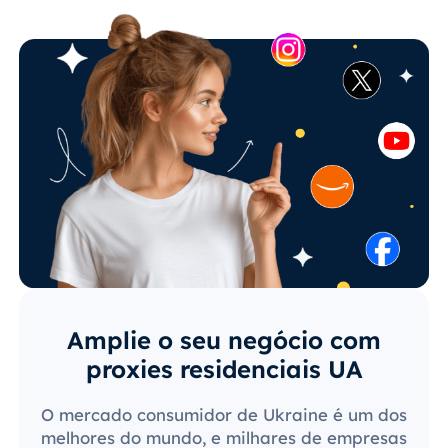
Amplie o seu negócio com
proxies residenciais UA
O mercado consumidor de Ukraine é um dos
melhores do mundo, e milhares de empresas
******
## WHAT THE TASK REQUIRES
Set down the material once more, exactly, with the pictures omitted.

## WRITTEN SOLUTION
Amplie o seu negócio com
proxies residenciais UA
O mercado consumidor de Ukraine é um dos
melhores do mundo, e milhares de empresas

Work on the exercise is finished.